» **Task statement**
Each record should be copied exactly into the answer, and no picture should go with it.

» **Information**
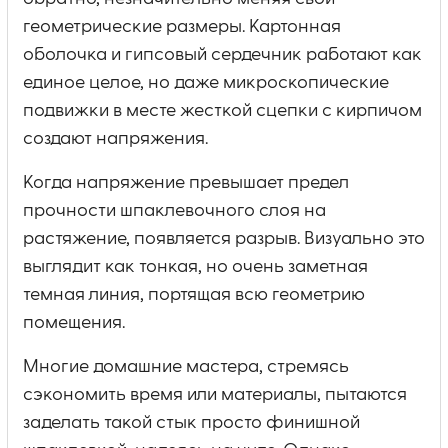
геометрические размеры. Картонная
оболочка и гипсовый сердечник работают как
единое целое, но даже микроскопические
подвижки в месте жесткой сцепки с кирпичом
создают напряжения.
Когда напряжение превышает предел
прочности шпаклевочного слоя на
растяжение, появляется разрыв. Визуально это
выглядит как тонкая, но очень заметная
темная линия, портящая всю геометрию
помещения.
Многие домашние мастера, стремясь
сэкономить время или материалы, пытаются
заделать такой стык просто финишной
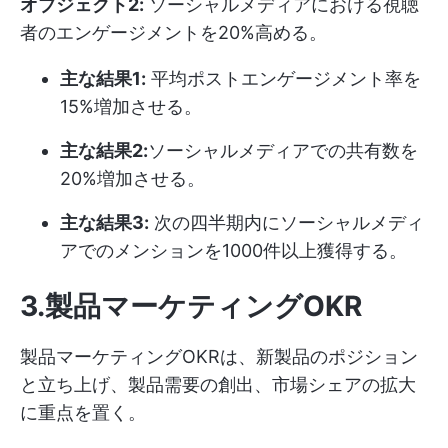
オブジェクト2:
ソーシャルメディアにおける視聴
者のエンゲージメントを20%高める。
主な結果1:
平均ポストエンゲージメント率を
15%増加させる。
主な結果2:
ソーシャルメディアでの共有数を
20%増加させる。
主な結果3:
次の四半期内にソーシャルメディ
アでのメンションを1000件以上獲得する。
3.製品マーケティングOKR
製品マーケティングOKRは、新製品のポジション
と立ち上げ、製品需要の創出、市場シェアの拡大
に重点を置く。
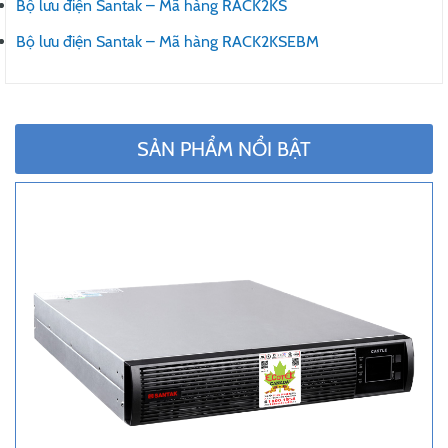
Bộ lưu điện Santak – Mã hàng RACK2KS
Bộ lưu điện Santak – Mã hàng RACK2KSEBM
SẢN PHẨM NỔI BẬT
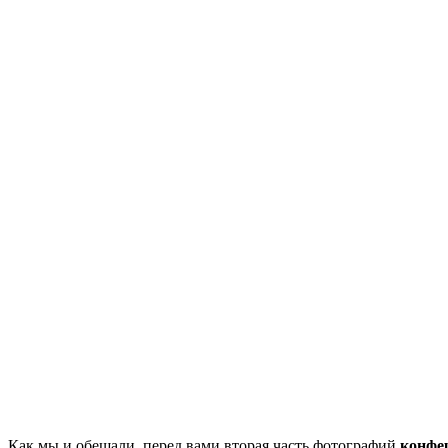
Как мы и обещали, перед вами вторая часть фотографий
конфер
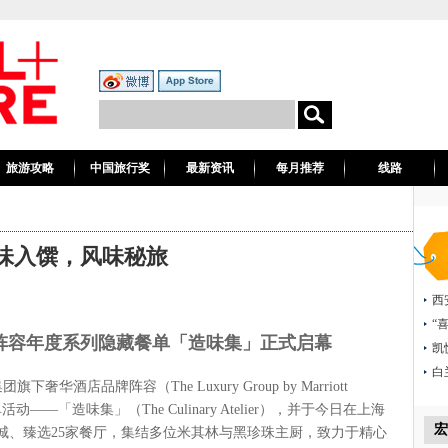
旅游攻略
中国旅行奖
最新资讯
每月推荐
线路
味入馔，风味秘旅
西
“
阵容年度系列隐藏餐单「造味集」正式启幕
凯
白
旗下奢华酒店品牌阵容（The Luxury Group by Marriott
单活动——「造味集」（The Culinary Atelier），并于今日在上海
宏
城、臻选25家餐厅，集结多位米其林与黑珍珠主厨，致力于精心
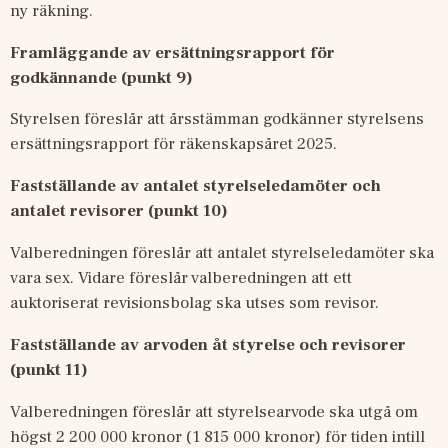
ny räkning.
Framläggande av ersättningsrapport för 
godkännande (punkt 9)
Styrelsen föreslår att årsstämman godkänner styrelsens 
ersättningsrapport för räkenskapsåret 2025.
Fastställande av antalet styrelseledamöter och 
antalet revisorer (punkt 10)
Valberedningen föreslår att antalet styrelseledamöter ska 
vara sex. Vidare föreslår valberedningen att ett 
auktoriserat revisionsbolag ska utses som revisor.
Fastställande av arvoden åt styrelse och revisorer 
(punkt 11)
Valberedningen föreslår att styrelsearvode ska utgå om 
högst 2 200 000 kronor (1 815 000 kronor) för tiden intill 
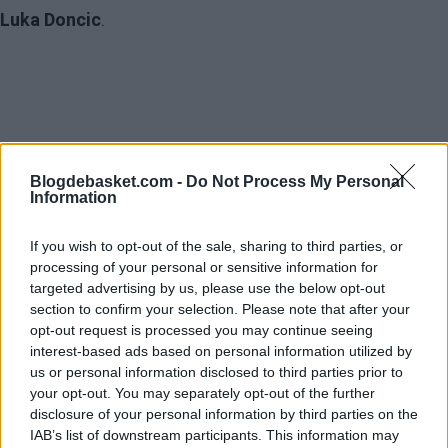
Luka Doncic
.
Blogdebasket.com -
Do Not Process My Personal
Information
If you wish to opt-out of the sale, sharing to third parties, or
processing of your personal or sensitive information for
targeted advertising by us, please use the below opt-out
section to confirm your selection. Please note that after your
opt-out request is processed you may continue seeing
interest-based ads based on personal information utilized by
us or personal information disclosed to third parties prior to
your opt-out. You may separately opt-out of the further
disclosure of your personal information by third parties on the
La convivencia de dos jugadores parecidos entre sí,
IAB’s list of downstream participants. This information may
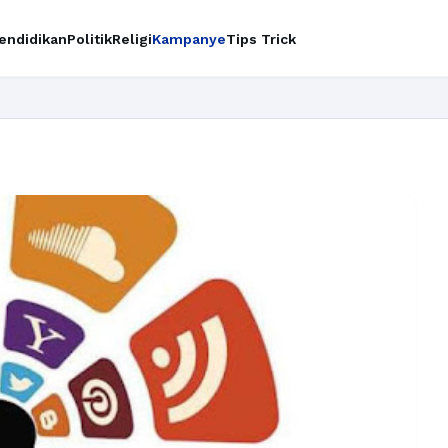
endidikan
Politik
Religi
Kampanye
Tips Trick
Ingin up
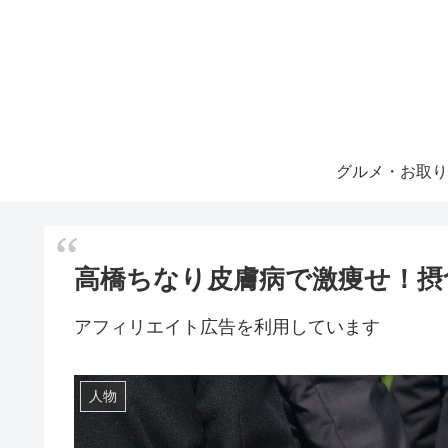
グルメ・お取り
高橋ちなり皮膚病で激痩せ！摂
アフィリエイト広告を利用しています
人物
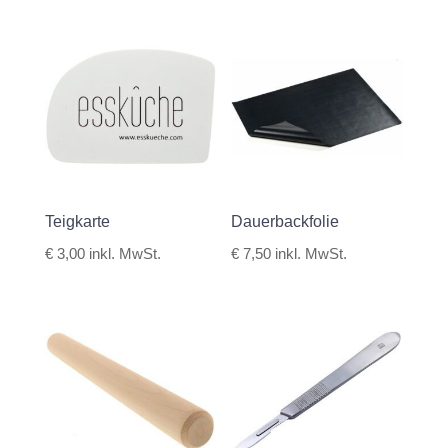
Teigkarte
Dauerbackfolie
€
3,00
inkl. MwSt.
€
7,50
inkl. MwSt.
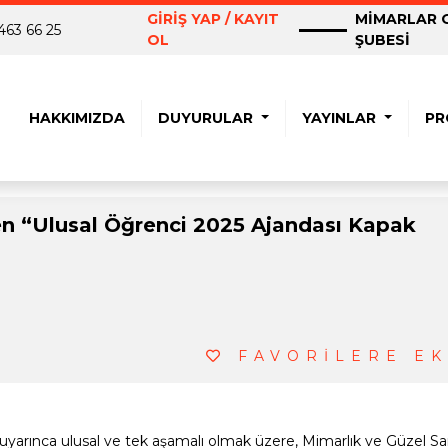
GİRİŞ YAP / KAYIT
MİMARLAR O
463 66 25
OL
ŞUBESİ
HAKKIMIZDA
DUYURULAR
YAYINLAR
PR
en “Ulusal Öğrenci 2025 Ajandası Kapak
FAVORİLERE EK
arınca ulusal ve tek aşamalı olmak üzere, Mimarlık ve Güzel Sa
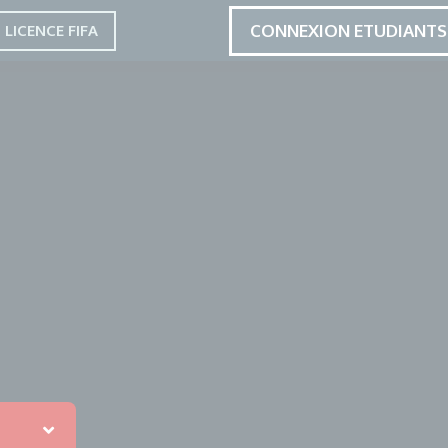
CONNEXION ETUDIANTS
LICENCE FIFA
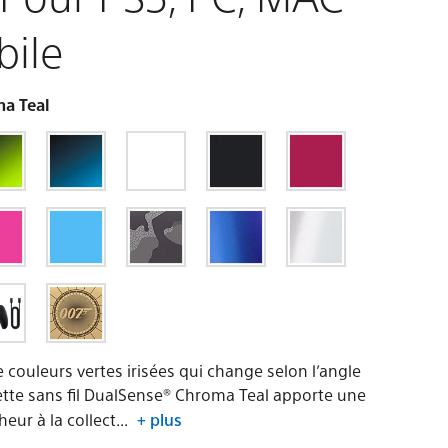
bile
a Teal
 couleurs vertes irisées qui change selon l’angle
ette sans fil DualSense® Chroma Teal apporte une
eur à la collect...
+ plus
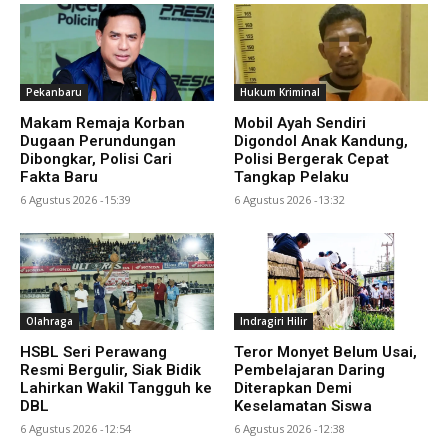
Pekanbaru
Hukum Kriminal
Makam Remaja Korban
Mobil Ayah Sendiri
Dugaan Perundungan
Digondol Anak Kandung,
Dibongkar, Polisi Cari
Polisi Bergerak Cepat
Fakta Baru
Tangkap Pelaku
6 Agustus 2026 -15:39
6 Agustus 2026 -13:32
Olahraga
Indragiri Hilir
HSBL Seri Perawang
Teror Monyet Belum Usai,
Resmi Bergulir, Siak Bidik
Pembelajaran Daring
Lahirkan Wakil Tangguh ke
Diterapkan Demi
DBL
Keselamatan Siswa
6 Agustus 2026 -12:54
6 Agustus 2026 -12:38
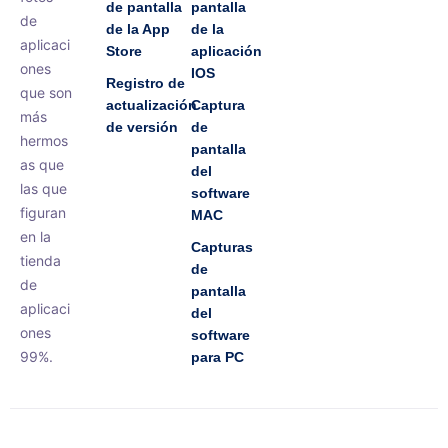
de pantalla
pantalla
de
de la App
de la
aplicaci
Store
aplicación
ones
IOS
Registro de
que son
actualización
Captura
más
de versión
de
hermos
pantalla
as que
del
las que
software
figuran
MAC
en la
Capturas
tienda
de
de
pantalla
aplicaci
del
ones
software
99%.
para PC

» **The completed task**
геометрические размеры. Картонная
оболочка и гипсовый сердечник работают как
единое целое, но даже микроскопические
подвижки в месте жесткой сцепки с кирпичом
создают напряжения.
Когда напряжение превышает предел
прочности шпаклевочного слоя на
растяжение, появляется разрыв. Визуально это
выглядит как тонкая, но очень заметная
темная линия, портящая всю геометрию
помещения.
Многие домашние мастера, стремясь
сэкономить время или материалы, пытаются
заделать такой стык просто финишной
オブジェクト2:
ソーシャルメディアにおける視聴
者のエンゲージメントを20%高める。
主な結果1:
平均ポストエンゲージメント率を
15%増加させる。
主な結果2:
ソーシャルメディアでの共有数を
20%増加させる。
主な結果3:
次の四半期内にソーシャルメディ
アでのメンションを1000件以上獲得する。
3.製品マーケティングOKR
製品マーケティングOKRは、新製品のポジション
と立ち上げ、製品需要の創出、市場シェアの拡大
に重点を置く。
Bộ lưu điện Santak – Mã hàng RACK2KS
Bộ lưu điện Santak – Mã hàng RACK2KSEBM
SẢN PHẨM NỔI BẬT
Как мы и обещали, перед вами вторая часть фотографий
конфер
旅游攻略
中国旅行奖
最新资讯
每月推荐
线路
味入馔，风味秘旅
西
“
阵容年度系列隐藏餐单「造味集」正式启幕
凯
白
旗下奢华酒店品牌阵容（The Luxury Group by Marriott
单活动——「造味集」（The Culinary Atelier），并于今日在上海
宏
城、臻选25家餐厅，集结多位米其林与黑珍珠主厨，致力于精心
ny räkning.
Framläggande av ersättningsrapport för 
godkännande (punkt 9)
Styrelsen föreslår att årsstämman godkänner styrelsens 
ersättningsrapport för räkenskapsåret 2025.
Fastställande av antalet styrelseledamöter och 
antalet revisorer (punkt 10)
Valberedningen föreslår att antalet styrelseledamöter ska 
vara sex. Vidare föreslår valberedningen att ett 
auktoriserat revisionsbolag ska utses som revisor.
Fastställande av arvoden åt styrelse och revisorer 
(punkt 11)
Valberedningen föreslår att styrelsearvode ska utgå om 
högst 2 200 000 kronor (1 815 000 kronor) för tiden intill 
Luka Doncic
.
Blogdebasket.com -
Do Not Process My Personal
Information
If you wish to opt-out of the sale, sharing to third parties, or
processing of your personal or sensitive information for
targeted advertising by us, please use the below opt-out
section to confirm your selection. Please note that after your
opt-out request is processed you may continue seeing
interest-based ads based on personal information utilized by
us or personal information disclosed to third parties prior to
your opt-out. You may separately opt-out of the further
disclosure of your personal information by third parties on the
La convivencia de dos jugadores parecidos entre sí,
IAB’s list of downstream participants. This information may
endidikan
Politik
Religi
Kampanye
Tips Trick
Ingin up
グルメ・お取り
高橋ちなり皮膚病で激痩せ！摂
アフィリエイト広告を利用しています
人物
Teigkarte
Dauerbackfolie
€
3,00
inkl. MwSt.
€
7,50
inkl. MwSt.
GİRİŞ YAP / KAYIT
MİMARLAR O
463 66 25
OL
ŞUBESİ
HAKKIMIZDA
DUYURULAR
YAYINLAR
PR
en “Ulusal Öğrenci 2025 Ajandası Kapak
FAVORİLERE EK
arınca ulusal ve tek aşamalı olmak üzere, Mimarlık ve Güzel Sa
CONNEXION ETUDIANTS
LICENCE FIFA
bile
a Teal
 couleurs vertes irisées qui change selon l’angle
ette sans fil DualSense® Chroma Teal apporte une
eur à la collect...
+ plus
Pekanbaru
Hukum Kriminal
Makam Remaja Korban
Mobil Ayah Sendiri
Dugaan Perundungan
Digondol Anak Kandung,
Dibongkar, Polisi Cari
Polisi Bergerak Cepat
Fakta Baru
Tangkap Pelaku
6 Agustus 2026 -15:39
6 Agustus 2026 -13:32
Olahraga
Indragiri Hilir
HSBL Seri Perawang
Teror Monyet Belum Usai,
Resmi Bergulir, Siak Bidik
Pembelajaran Daring
Lahirkan Wakil Tangguh ke
Diterapkan Demi
DBL
Keselamatan Siswa
6 Agustus 2026 -12:54
6 Agustus 2026 -12:38
de pantalla
pantalla
de
de la App
de la
aplicaci
Store
aplicación
ones
IOS
Registro de
que son
actualización
Captura
más
de versión
de
hermos
pantalla
as que
del
las que
software
figuran
MAC
en la
Capturas
tienda
de
de
pantalla
aplicaci
del
ones
software
99%.
para PC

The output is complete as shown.